With the entry point unlocked, but without a clear idea of what it does, questions flooded into my mind. Clearly the value I'm returning has some sort of meaning, so can I affect the behavior in other ways that just returning 0? What if I have a bunch of memory which is all filled with 0, but I return the pointer to that memory? How large does that memory have to be if that works?

While it seemed simple to test, of course the reality turned out to be much harder. My initial idea of simply returning memory that shrinks every time it succeeds resulted in a size of 4 bytes - nowhere enough to store anything. There was clearly something going on with the first four bytes, but what? It had to be a magic number of some kind to clearly identify the structure.

And so I wrote a script which would repeatedly launch a VST 2.x host application with a crafted plug-in, which on every iteration would try a new number to insert into the first four bytes. And lo and behold, after 1450406992 iterations, I found the exact string: VstP.

I assume that this is short for Vst Plug-In, and it should have occured to me - before I wasted several kWh on this problem - to attempt to limit the possible values of each byte. But I now had the magic number, and thanks to it I had a rough estimate of the size of the memory to return: roughly 128 bytes or more.

Structural Inspection

With the magic number in place, it was time to delve into what the structure actually contains aside from the first four bytes clearly being a magic number.
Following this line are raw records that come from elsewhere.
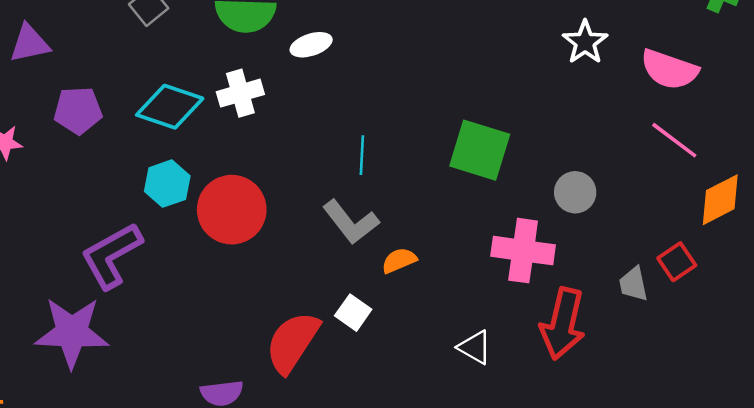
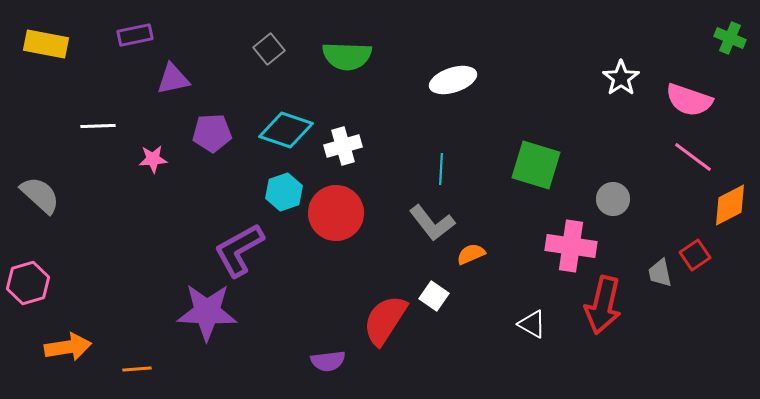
white ellipse: (311, 45) -> (453, 80), moved, size x1.4
white cross: (240, 93) -> (343, 146), moved

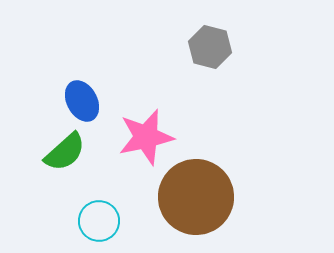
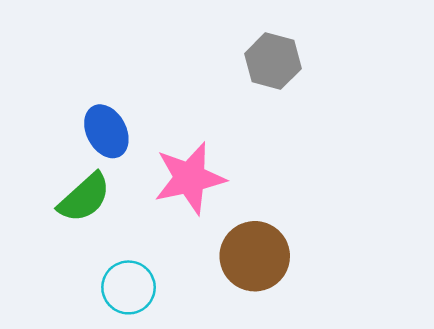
brown circle: (196, 197) -> (255, 256), size x0.7

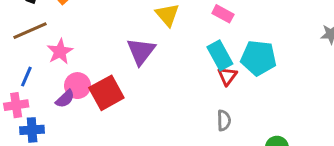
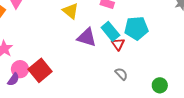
purple triangle: (141, 51) -> (87, 37), moved, turned -40
gray semicircle: (224, 120) -> (121, 74), turned -32

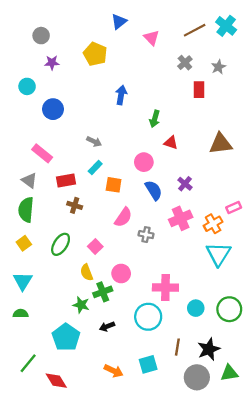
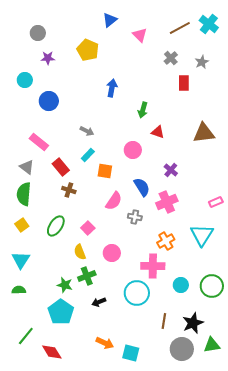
red rectangle: (66, 180) -> (61, 167), turned 60
blue semicircle: (154, 190) -> (142, 187), moved
pink rectangle: (234, 208) -> (216, 202), moved
orange cross: (213, 224) -> (166, 241), moved
green cross: (103, 292) -> (87, 276), moved
green star: (81, 305) -> (65, 285), moved
cyan square: (148, 364) -> (131, 353), moved, turned 30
The easiest way to check data integrity is by poisioning it intentionally, and that's exactly what I did: I started inserting 1 bit changes at random locations to figure out what does and does not cause problems.

I didn't have to wait long to hit something. Precisely when I chose the bytes 8 though 15 I was hitting something critical that seems to be used right after loading the VST 2.x Plug-In. The length of this looked suspiciously like a pointer, so my first attempt was to place a function at this point, and my guess was right. I was now hitting a breakpoint in my newly created function.

After more register investigation, I figured out that the function in total has 6 arguments, of which two are pointers (one pointing at the memory i returned from the entry point), one is at least 8 bits, another is at least 24 bits (most likely 32), another is either 16, 32 or 64, and one is a 32 bit float. Going by the MSVC x64 calling convention, I guessed at the rough order of parameters, which seems to be correct so far. Time will tell if I messed up.

Difficulty Spike

At this point, the difficulty went from Easy to Dark Souls but you only have the X button. It was time to start logging the calls to the function which I dubbed "control", every single one that would happen. It did not take long for patterns to emerge on most VST 2.x Hosts, with the most common calls having the second parameter be 0x2D, 0x2F, 0x30, 0x31, 0x3A, 0x23, 0x0A, 0x0B, and finally 0x00 - I called this parameter the "opcode".

Unfortunately after this much time I can't remember the exact details anymore. Some of them are extremely obvious, like 0x0A which sets the sample rate. Others were more complex and I only just recently figured out what they mean and how to use them correctly through the development of VoiceFX.

However this part is already long enough, so I'll continue with this in the 2nd part in the future.